Yields in the United States have risen amid volatile trade, with all eyes on Russia and the Federal Reserve.
In tumultuous trading on Monday, benchmark 10-year Treasury yields climbed as hawkish comments from a Federal Reserve member were matched with White House signals over the weekend that a Russian invasion of Ukraine might happen at any time.
Four consecutively high US inflation readings, from October to January, justified a faster pace of Federal Reserve rate hikes, according to St. Louis Fed president James Bullard, who reiterated his proposal for a full percentage point of rate hikes by July 1.
During his remarks, the 10-year note yield climbed somewhat, but the 2-year note yield surged much quicker, and the spread between the two fell to its lowest level since July 2020.
Ukraine’s ambassador to the United Kingdom walked back comments suggesting Kyiv may rethink joining NATO as Russia built up a massive military within striking distance of its neighbor, but indicated additional concessions could be made.
Russia’s anxieties would be greatly alleviated if Ukraine gave up its desire to join the Western military alliance, according to the Kremlin.
The escalating violence has also been a drag on financial markets, dragging on riskier assets such as stocks and driving oil prices to their highest level since 2014.

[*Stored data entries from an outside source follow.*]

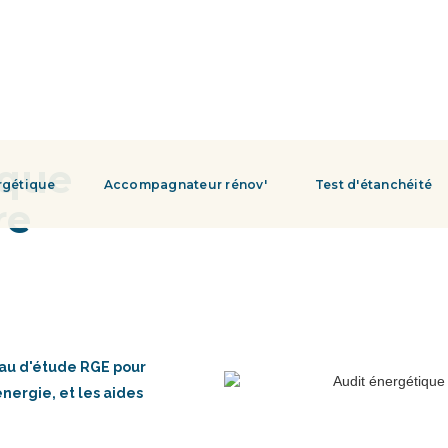
ique
rgétique
Accompagnateur rénov'
Test d'étanchéité
re
eau d'étude RGE pour
énergie, et les aides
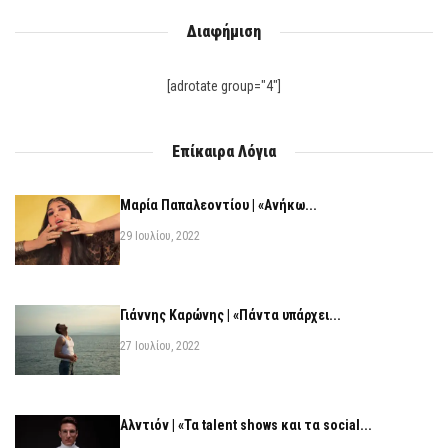
Διαφήμιση
[adrotate group="4"]
Επίκαιρα Λόγια
Μαρία Παπαλεοντίου | «Ανήκω...
29 Ιουλίου, 2022
Γιάννης Καρώνης | «Πάντα υπάρχει...
27 Ιουλίου, 2022
Αλντιόν | «Τα talent shows και τα social...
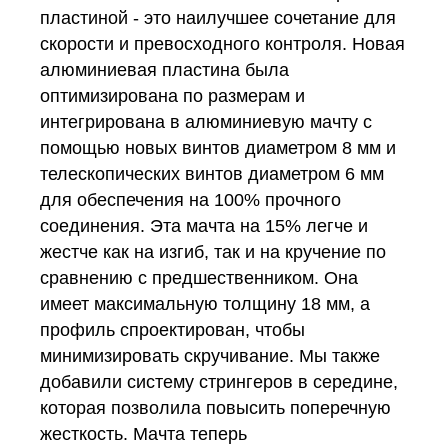
пластиной - это наилучшее сочетание для
скорости и превосходного контроля. Новая
алюминиевая пластина была
оптимизирована по размерам и
интегрирована в алюминиевую мачту с
помощью новых винтов диаметром 8 мм и
телескопических винтов диаметром 6 мм
для обеспечения на 100% прочного
соединения. Эта мачта на 15% легче и
жестче как на изгиб, так и на кручение по
сравнению с предшественником. Она
имеет максимальную толщину 18 мм, а
профиль спроектирован, чтобы
минимизировать скручивание. Мы также
добавили систему стрингеров в середине,
которая позволила повысить поперечную
жесткость. Мачта теперь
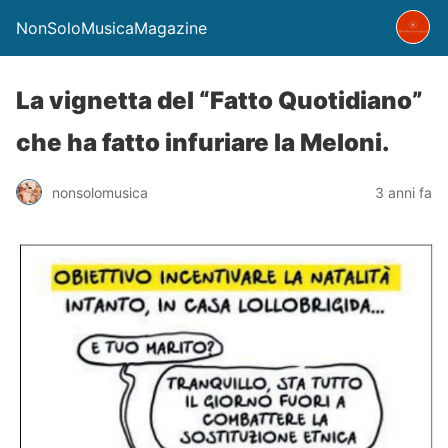
NonSoloMusicaMagazine
La vignetta del “Fatto Quotidiano”
che ha fatto infuriare la Meloni.
nonsolomusica
3 anni fa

“We haven’t heard anything from the Fed that suggests they’re thinking about changing policy based on the outcome of the Russian and Ukrainian elections. If tensions rise and we face an invasion, I believe the Fed will take a step back “Cresset Wealth Advisors’ chief investment officer, Jack Ablin, agreed.
“At the very least, let us know what they’re thinking. Especially when the White House warns that an invasion is on the way.”

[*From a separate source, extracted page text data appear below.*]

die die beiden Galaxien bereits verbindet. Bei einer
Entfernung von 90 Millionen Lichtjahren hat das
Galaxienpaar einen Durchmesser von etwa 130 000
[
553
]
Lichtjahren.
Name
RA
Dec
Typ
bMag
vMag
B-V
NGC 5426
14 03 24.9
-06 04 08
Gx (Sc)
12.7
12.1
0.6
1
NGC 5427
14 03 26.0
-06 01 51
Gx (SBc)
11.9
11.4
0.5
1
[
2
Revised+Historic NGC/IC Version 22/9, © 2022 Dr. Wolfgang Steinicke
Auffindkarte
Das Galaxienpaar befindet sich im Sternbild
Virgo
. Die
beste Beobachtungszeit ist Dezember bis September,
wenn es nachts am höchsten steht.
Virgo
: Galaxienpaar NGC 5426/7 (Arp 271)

The 10-year Treasury note yield (US10YT=RR) increased 4 basis points to 1.991 % .
The 30-year Treasury bond yield (US30YT=RR) increased 3.7 basis points to 2.292 % .
The spread between rates on two- and 10-year Treasury notes (US2US10=RR), which is seen as a measure of economic expectations, was at 39.4 basis points, the lowest since July 2020.
The two-year Treasury yield (US2YT=RR), which moves in lockstep with interest rate forecasts, was up 7.9 basis points at 1.595 % .
After closing at 2.82 % on Friday, the breakeven rate on five-year US Treasury Inflation-Protected Securities (TIPS) (US5YTIP=RR) was last at 2.8 % .
The 10-year TIPS breakeven rate (US10YTIP=RR) was 2.467 % at the time of writing.
The US dollar 5 year forward inflation-linked swap (USIL5YF5Y=R) was last at 2.366 % , according to some, a better indication of inflation expectations due to probable distortions produced by the Fed’s quantitative easing.
Fed’s Barkin: “It’s about time” for the Fed to begin normalizing policy.
In the face of high inflation and a “fundamentally strong” economy and employment market, Richmond Federal Reserve President Thomas Barkin said it was “timely” for the central bank to begin adjusting its interest rate policy.
In an interview with SiriusXM Radio, Barkin did not comment directly on the pace of Fed rate hikes, but said the time is right for authorities to gradually restore policy to pre-pandemic levels.